丸はわかりやすいところですが、これだけではないです。
image4455
これが変速途中です。

text4726

シフトケーブルの動きによって、リアディレイラーが動きガイドプーリーが隣の歯の下まで来て止まります。
この状態でクランクを回すとチェーンはスプロケの変速ポイントに引っかかることでチェーンが隣の歯へと移動します
変速はチェーンの動きを利用してリアスプロケの隣の歯へと移動させるのでチェーンが動いていないと当然変速はできません。

以前のガイドプーリーはセンタロン機構というものがありましたが現在のモデルでは有りません。
センタロン機構とは要はガタのことで各所が正確に動くのであればガタはないほうが素早く正確に動きを伝えることができます。

Bテンション(現行エンドアジャスト)ボルトもマニュアルにあるように
チェーンづまりしない位置までガイドプーリーがギアに近づく ようにBテンションアジャストボルトを回して調整します。
ということです。
ガイドプーリーとスプロケが離れすぎているとそれだけチェーンに遊び(余裕)が出てしまうということで、変速が遅くなります。
ちなみにチェーンが伸びて変速がだるくなって来るのも、この仕組みと同様です。チェーンが伸びる=ローラーの磨耗が進みチェーンにガタ(遊び)が増える、これによりガイドプーリーの動きがチェーンの遊びに吸収されてしまって変速が起こりにくくなる、これがチェーンの伸びによる変速がだるくなるということです。
チェーンの伸びの影響はこれだけでは有りません、遊びが増えるということはチェーンはギア上でも遊び、ガタが増えます。これによってもチェーンとギア歯、金属同士の摩耗が増えギアの摩耗を加速させる原因となりえます。


▶プーリーの互換性について
旧型11速の王道のカスタムとして、超有名所のDURA-ACEプーリーへ交換するというカスタムがありました。
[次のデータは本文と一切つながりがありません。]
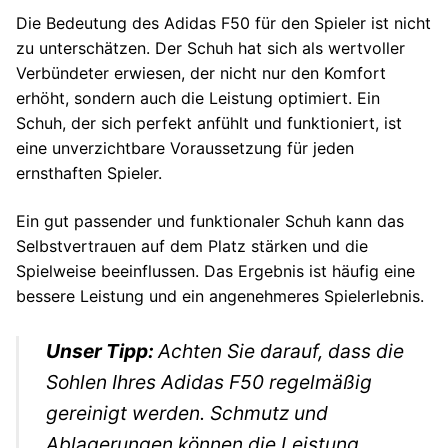
Die Bedeutung des Adidas F50 für den Spieler ist nicht
zu unterschätzen. Der Schuh hat sich als wertvoller
Verbündeter erwiesen, der nicht nur den Komfort
erhöht, sondern auch die Leistung optimiert. Ein
Schuh, der sich perfekt anfühlt und funktioniert, ist
eine unverzichtbare Voraussetzung für jeden
ernsthaften Spieler.
Ein gut passender und funktionaler Schuh kann das
Selbstvertrauen auf dem Platz stärken und die
Spielweise beeinflussen. Das Ergebnis ist häufig eine
bessere Leistung und ein angenehmeres Spielerlebnis.
Unser Tipp:
Achten Sie darauf, dass die
Sohlen Ihres Adidas F50 regelmäßig
gereinigt werden. Schmutz und
Ablagerungen können die Leistung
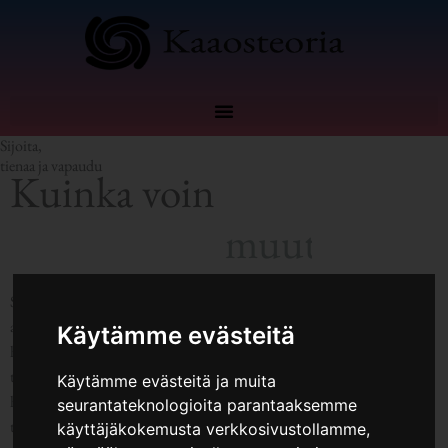
Sijoita,
tienaa ja vapaudu
Kuinka voin
m
u
u
t
t
a
a
e
l
ä
Sijoittaminen ja oman talouden järjestäminen ei ole tunnetusti helppoa;
aivan liian usein joudumme tarpomaan tiemme läpi viettelevien
Käytämme evästeitä
houkutusten ja monien virheiden saattelemana kohti epävarmaa
tulevaisuutta. Kaaosteoria tarjoaa sinulle apua sijoittamiseen ja velkojesi
Käytämme evästeitä ja muita
hallintaan. Toivon että pysyt mukana kyydissäni, vaikka matkasta
seurantateknologioita parantaaksemme
tuleekin pitkä ja kuoppainen. On kuitenkin korkea aika muuttaa
käyttäjäkokemusta verkkosivustollamme,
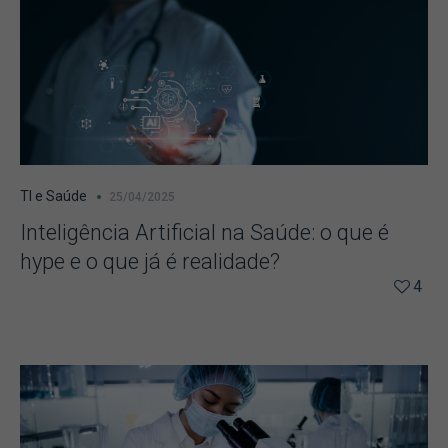
TI e Saúde
25/04/2025
Inteligência Artificial na Saúde: o que é
hype e o que já é realidade?
4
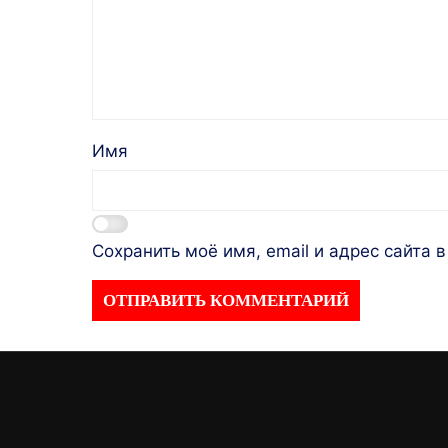
Имя
Сохранить моё имя, email и адрес сайта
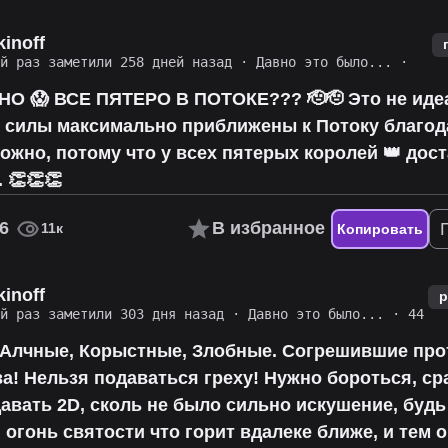
kinoff
ий раз заметили 258 дней назад
·
Давно это было...
·
 😱 ВСЕ ПЯТЕРО В ПОТОКЕ??? 🫡🫡 Это не ид
х силы максимально приближены к Потоку благо
можно, потому что у всех пятерых королей 👑 дос
 👏👏👏
6
В избранное
11к
Копировать
kinoff
р
ий раз заметили 303 дня назад
·
Давно это было...
· 44
 Алчные, Корыстные, Злобные. Согрешившие про
а! Нельзя подаваться греху! Нужно бороться, ср
авать 2D, сколь не было сильно искушение, будь
, огонь святости что горит вдалеке ближе, и тем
が、こちら公式の見解では互換性は無し、となっております。

こちら旧型の11速、RD5800の展開図ですが、互換性情報に6800のプーリーは
互換性はなしになっております。
キャプチャ4

下記は新型11速、RD-R8000の展開図の互換性情報です。
キャプチャ5
こちらも同様にRD-R9100のプーリーは互換性は有りません。
※プーリーの厚み(ベアリング・歯)が違いますのでご注意ください。

互換性なしというのは公式の見解です。
”使ってみて使えた”、ということと公式の互換性なしとなっていることは全く別物とお考えください。
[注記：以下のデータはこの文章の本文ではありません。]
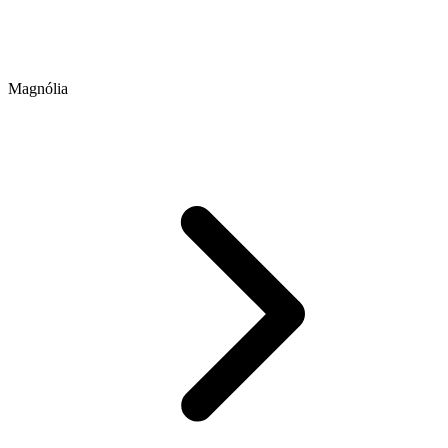
Magnólia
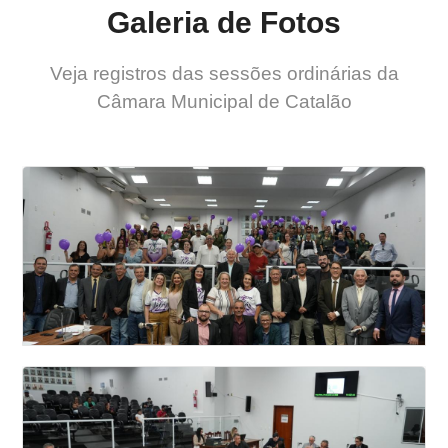
Galeria de Fotos
Veja registros das sessões ordinárias da
Câmara Municipal de Catalão
26 SESSAO ORDINÁRIA DA CÂMARA
MUNICIPAL DE VEREADORES DE CATALÃO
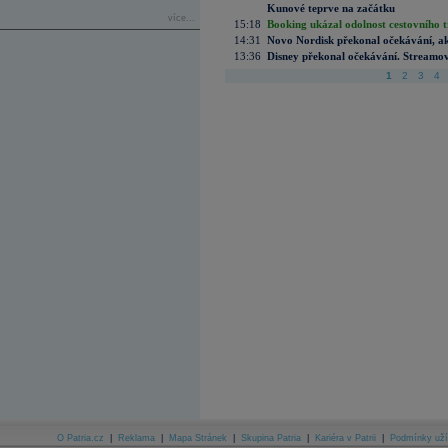
Kunové teprve na začátku
více...
15:18
Booking ukázal odolnost cestovního trh
14:31
Novo Nordisk překonal očekávání, akci
13:36
Disney překonal očekávání. Streamova
1
2
3
4
O Patria.cz
|
Reklama
|
Mapa Stránek
|
Skupina Patria
|
Kariéra v Patrii
|
Podmínky uží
新型旧型問わず、ULTEGRA以上のグレードであれば上下ともにシールドベアリングが入りますので、例えば公式の互換性なしという情報を無視して無理にULTEGRAのRDにDURA-ACEのプーリーを入れても激的な効果を望むことは難しいですし、場合によっては性能が低下することもあるかもしれません。(7000以下は現時点での確認はしておりませんので不明です。)

※旧型11速と新型の11速のプーリーも形状がまったく違い互換性はありません。
実際にやってみたことがありますのが、いいことは有りませんでしたのでやらないほうが良いです。

ということで純正プーリーを用いたグレードアップはあくまでも自己責任の範疇でのカスタムで具合が良くなったら良いけれども、具合が悪くても自己責任ということです。


▶プーリーのベアリングやビッグプーリーについて
ではあくまでも公式の互換性はなしではありますが、自己責任の範囲内でブッシュ式からシールドベアリングに変えるとどうなんだ?ということですが、回転性能の差ははっきりとしております。
どう考えてもブッシュ式のほうが回転性能が高い訳は有りません。とは言っても、最近のブッシュ式は意外と回るものが多いです。
乗って違いがわかるかというと、プラセボ的なことも考慮しても微妙なところかと思います。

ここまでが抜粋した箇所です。